Binomial Theorem - Determine n

[Schaus]

Homework Statement

The sixth term of the expansion of (x-1/5)ⁿ is -1287/(3125)x⁸. Determine n.

Homework Equations

t_k+1=_nC_ka^n-kb^k

The Attempt at a Solution

t_k+1=_nC_ka^n-kb^k
t₅₊₁=_nC₅(x)^n-5(-1/5)⁵
This is where I'm stuck.
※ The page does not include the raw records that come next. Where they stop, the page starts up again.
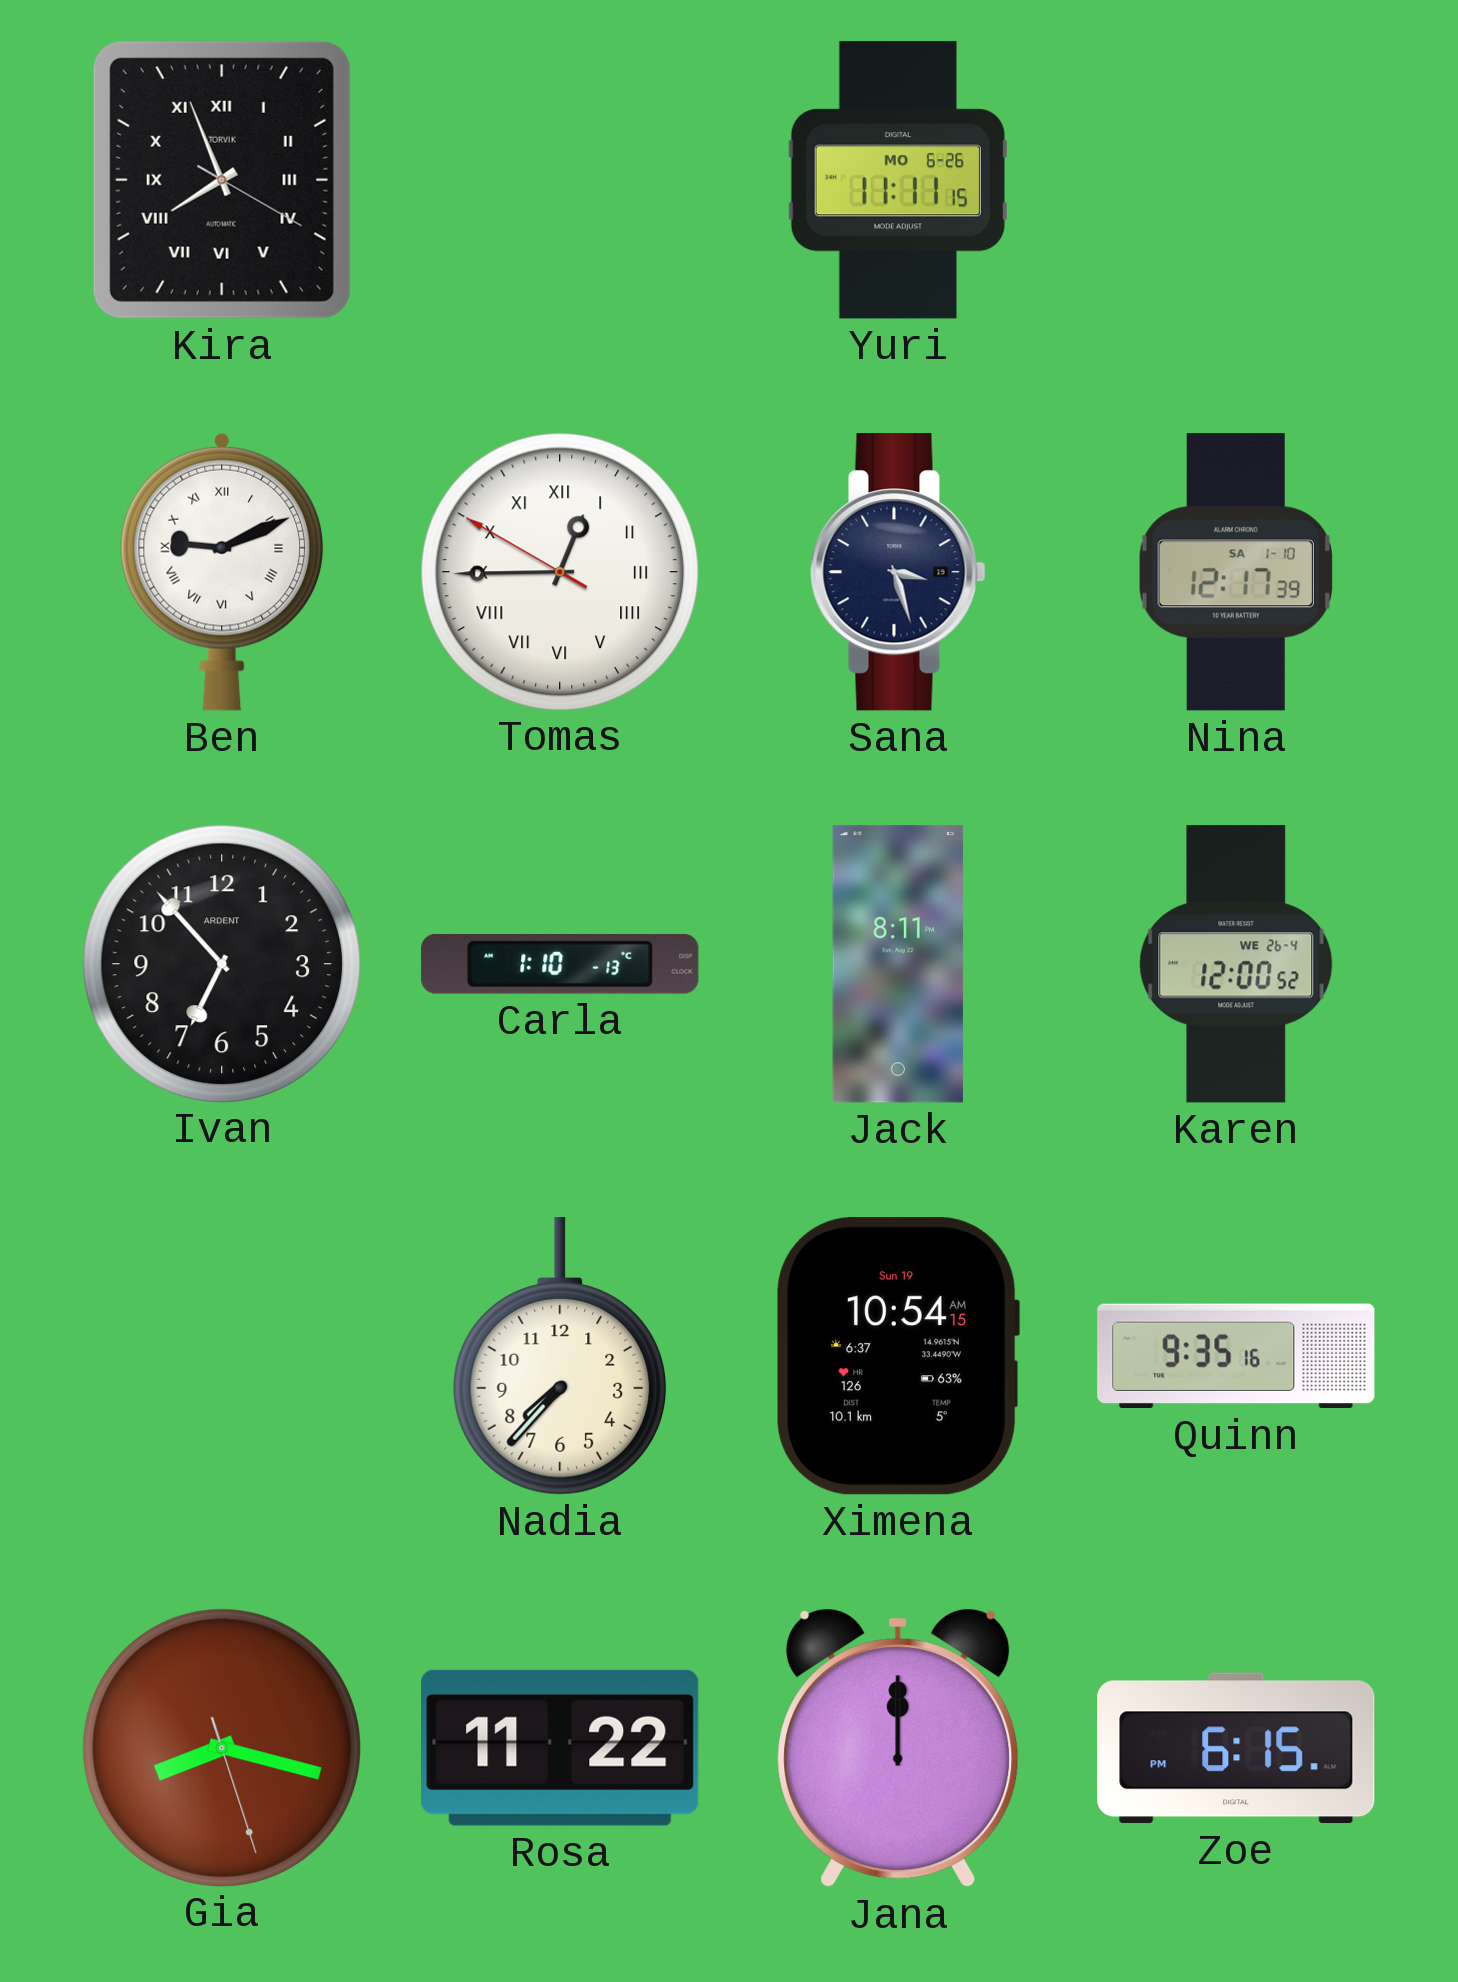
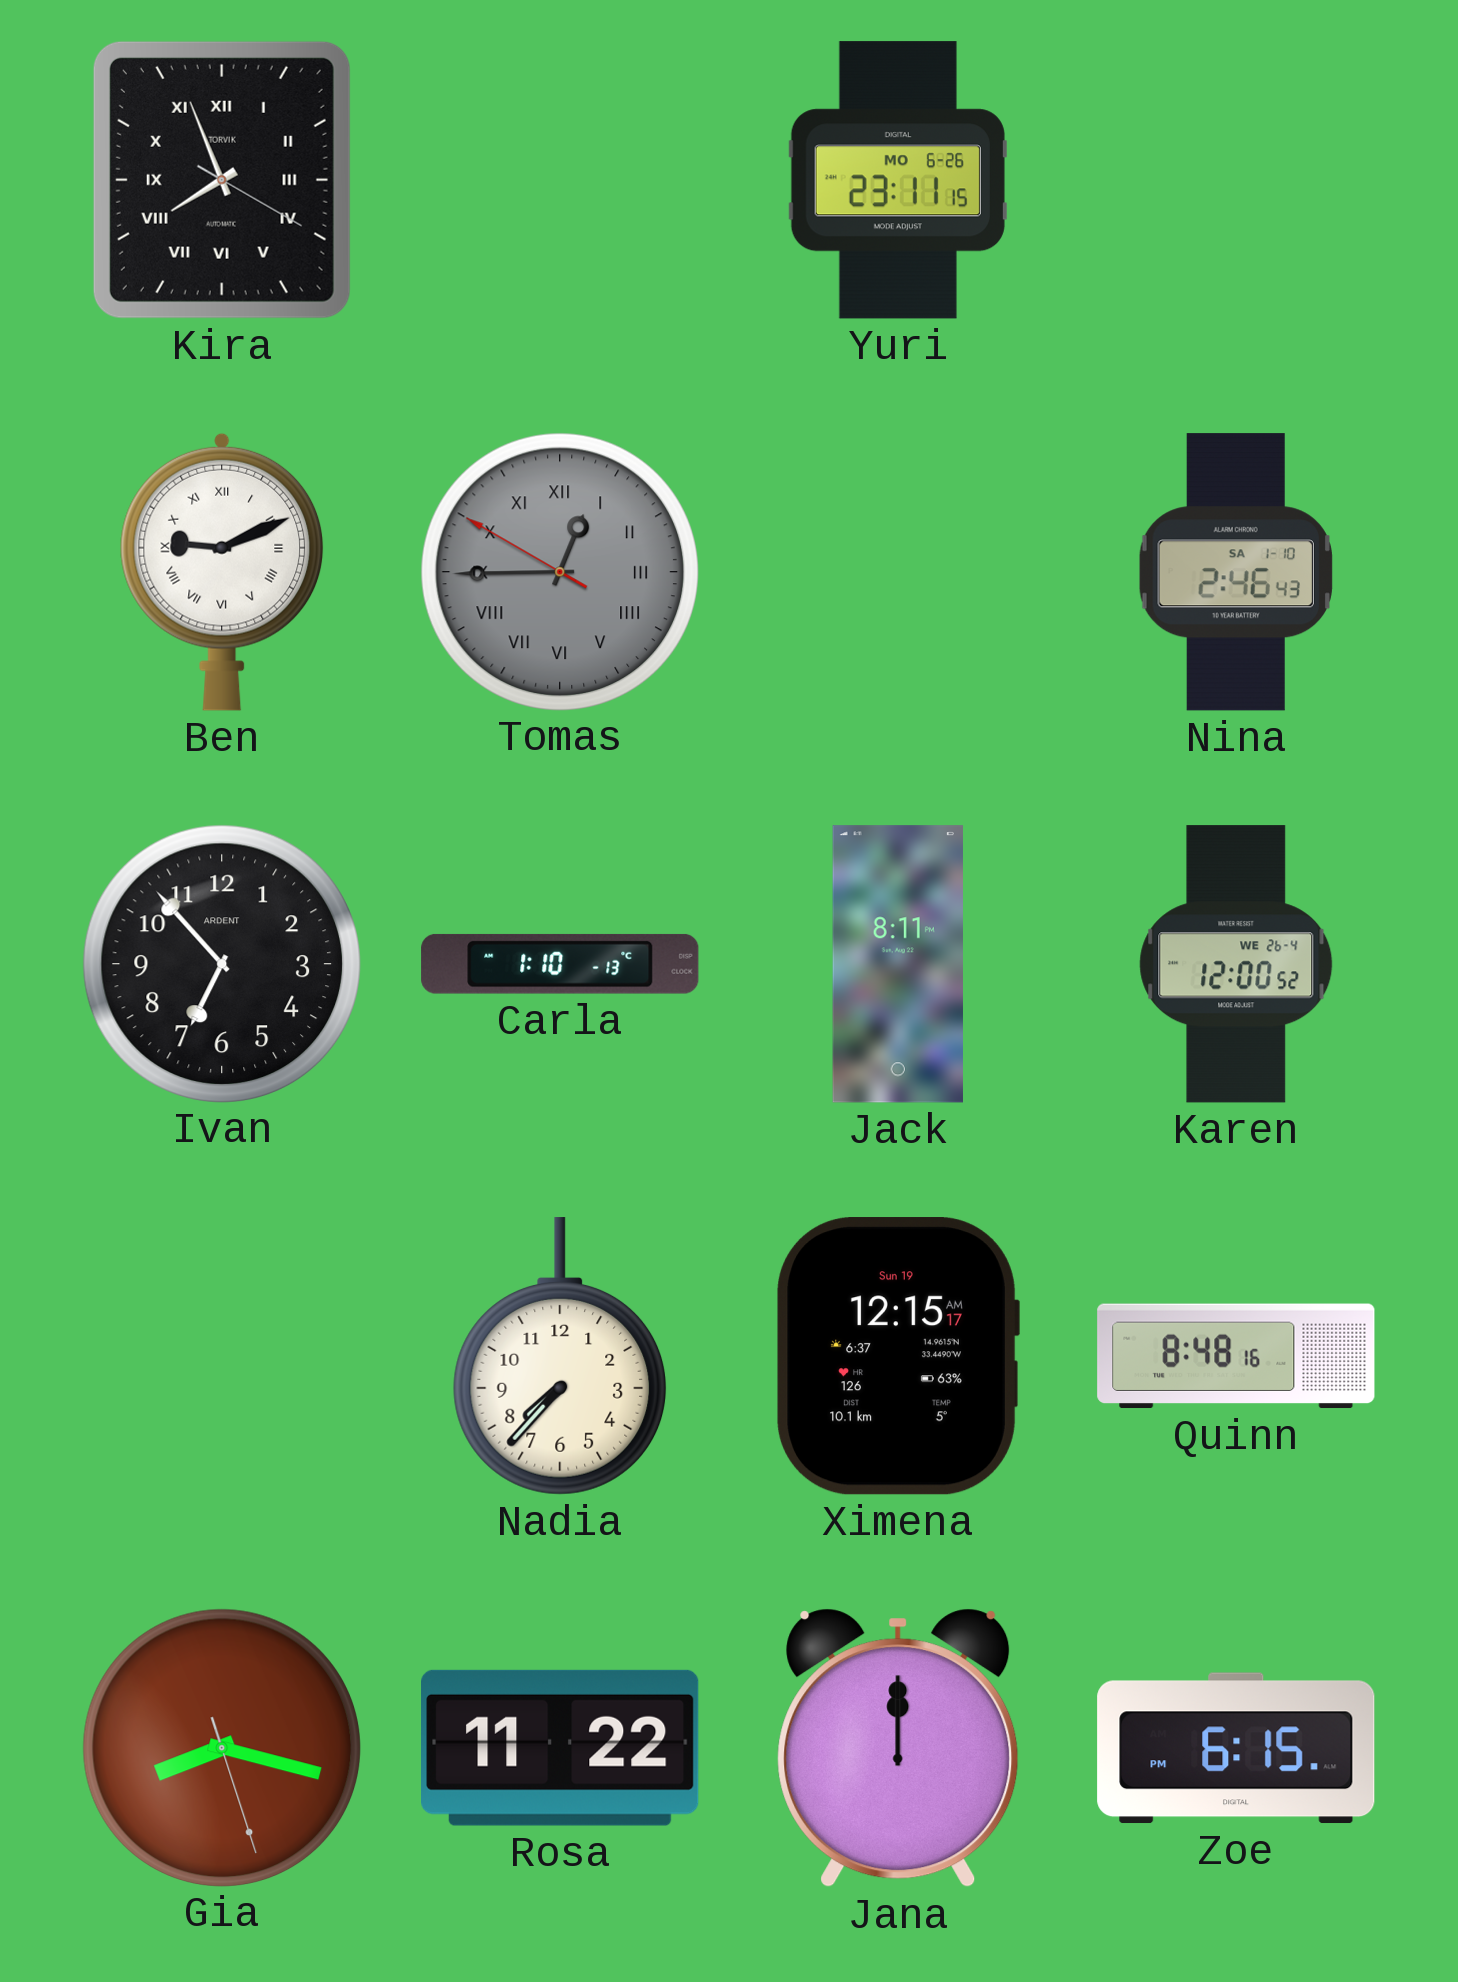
Yuri: 11:11 -> 23:11
Tomas dial: white -> grey
Sana: 3:27 -> none
Nina: 12:17 -> 2:46
Ximena: 10:54 -> 12:15
Quinn: 9:35 -> 8:48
Do I sub in -1287/(3125)x⁸ to = t₆? If so what do I do from here?
-1287/(3125)x⁸ = _nC₅(x)^n-5(-1/5)⁵?
Any help is greatly appreciated!

 

[fresh_42]

You already wrote $(-\frac{1}{5})^5=-\frac{1}{3125}$ and $x^{n-5}=x^8$, what is $n$ then? $\binom{n}{5}$ should only serve as a control calculation.

 

[Schaus]

So all I need is the x⁸ and x^n-5?
Then bases are the same so - n-5 = 8 ----> n=3?

 

[fresh_42]

So all I need is the x⁸ and x^n-5?
Then bases are the same so - n-5 = 8 ----> n=3?

$3-5=8$ ?

 

[Schaus]

Whoops! Sorry I meant to put n = 13!